Она не предпринимала никаких действий, и он направился через холл к кухне, мысленно уже видя лестницу, ведущую вниз, маленькую комнатку и ту, другую женщину, третью часть треугольника. Но Ана взяла его за руку и потянула в другую сторону, к лестнице, ведущей наверх.

– Нет, сегодня никакой иконы. Только ты и я.

Он послушно шел за ней по лестнице, ноги сами несли его, хотя мышцы онемели, а сердце бешено билось. Непонятный страх вновь овладел им. Он хотел находиться здесь, наверху, с ней. И он хотел находиться там, внизу, с ней. Нет, она не могла сказать это серьезно. Одна только мысль о том, что он не увидит ее, разозлила его, и ему тут же стало стыдно этой злости. Он пытался держать под контролем свои эмоции, пока Ана медленно, не торопясь, раздевалась. Бесполезно. Она все заметила – он это понял.

– Я хочу, чтобы мы были вдвоем, Мэтью. Я хочу, чтобы было что-то, принадлежащее только нам двоим.

Сняв с него рубашку, она прижалась к нему грудью и животом. Ее прохладная плоть требовала ласки. Его тело напряглось ответным желанием, забыв о взбаламученном, мечущемся разуме. В памяти всплыли слова Фотиса. Кто знает, что на самом деле у нее на уме? Да какая разница? Ее язык встретился с его языком, он вспомнил проведенную вместе ночь. Ему хотелось этого еще и еще, хотелось потеряться, раствориться в ней. И в его мыслях Богородица отступила – но не исчезла.

9

Священник сидел на низком стуле в углу, но казалось, что он заполнял собой всю комнату. За несколько минут предварительной беседы, пока все рассаживались, Мэтью узнал, что отец Томас по происхождению грек, но был посвящен в духовный сан в Америке и служил у епископа Макариоса в Нью-Джерси. Он прибыл один, без помощника. Ему было пятьдесят с небольшим, у него были седеющие виски, вьющиеся черные волосы, вызывающее доверие лицо и глаза, излучающие доброту. Особо не распространяясь о целях своего визита, он достал документы от Священного синода в Афинах, и эти документы, похоже, удовлетворили адвоката Аны, Уоллеса.

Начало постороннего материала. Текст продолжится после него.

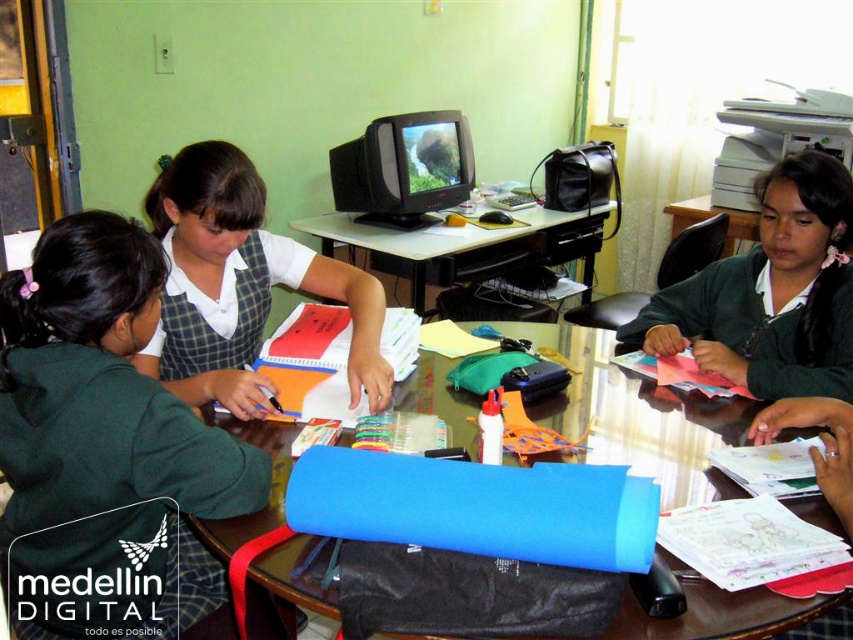 You are a teacher observing the classroom. You notice the blue fabric at center and the green matte uniform at center on the table. Which object is shorter in height?

The blue fabric at center is shorter in height compared to the green matte uniform at center.

You are a student sitting at the table in the classroom. You need to reach for an object located at point A and then another at point B. If point A is point [606,460] and point B is point [808,378], which point should you reach for first to minimize the distance traveled?

You should reach for point A first because it is closer to you than point B. Since point A is in front of point B, you can first reach for point A and then extend your reach to point B without moving your position much.

You are a student in the classroom looking at the table. Can you see the blue fabric at center through the green matte uniform at center?

The blue fabric at center is positioned under the green matte uniform at center, so it is not visible through it. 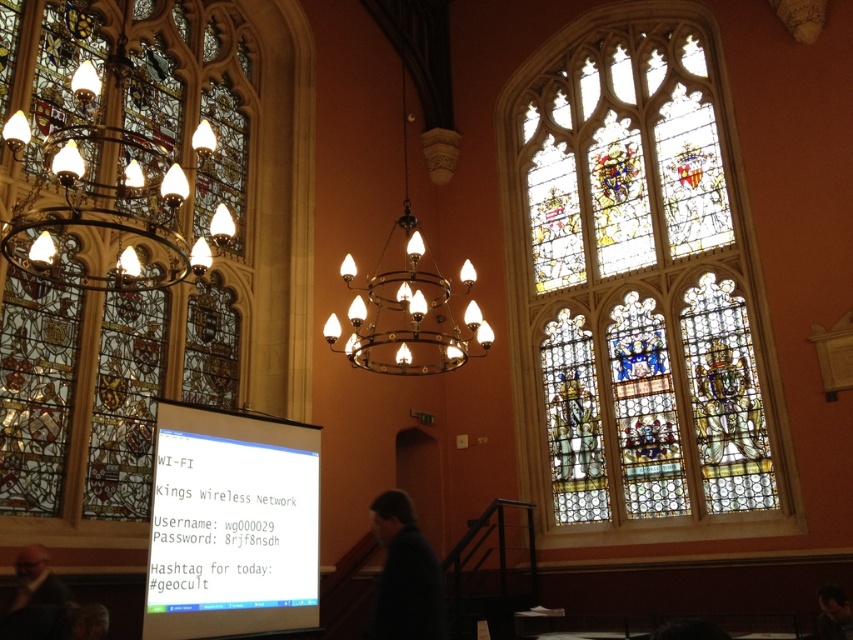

В единственном ярко освещенном углу кабинета на алюминиевом мольберте стояла Богородица, пристально глядя на них. Мэтью любовался ею задолго до прихода священника, пока Ана совещалась с адвокатом, но теперь он отвернулся от нее и попытался сосредоточиться. Томас осмотрел икону сразу, как только появился, и теперь не обращал на нее внимания. Казалось, его больше привлекали массивные дубовые книжные шкафы. Его взгляд безостановочно скользил с полки на полку.

– Я вижу, ваш дедушка коллекционировал не только живопись.

– Да, – ответила Ана. – Он гордился своей библиотекой. Наверное, даже еще больше, чем коллекцией живописи. Мне кажется, книги были ему ближе.

– Конечно, – согласился священник. – Книга подразумевает более интимное общение: ее можно подержать в руках, полистать. Книга – это друг. Картина просто висит на стене, холодно, отчужденно. – Он опять взглянул вверх. – На этих полках я вижу кое-кого из своих друзей: Достоевский, Флобер, Казанцакис. И еще некоторые редкие экземпляры. Может быть, сначала поговорим об искусстве, а потом о книгах?

– Давайте закончим с одним, а потом уже подумаем о другом, – вмешался Уоллес, человек лет семидесяти, седой, со слезящимися глазами, низким голосом и отрывистым, сухим кашлем заядлого курильщика, судя по его прыгающим пальцам, недавно бросившего курить. Ничто в его неуклюжей позе, бегающем взгляде и притворно дружеской манере себя держать не возбуждало, на взгляд Мэтью, никакого доверия, но Ана, похоже, вполне полагалась на него.

– Безусловно, – ответил отец Томас.

– Итак, – Уоллес бесцельно перебирал документы, – насколько я понимаю, вы удовлетворены иконой.

– Если вы говорите о ее художественной ценности, то я вряд ли могу выступать в роли судьи, и все-таки я бы сказал, что я доволен. Конечно, она сильно пострадала.

– За последние несколько веков, – вставил Мэтью, – не за последние шестьдесят лет.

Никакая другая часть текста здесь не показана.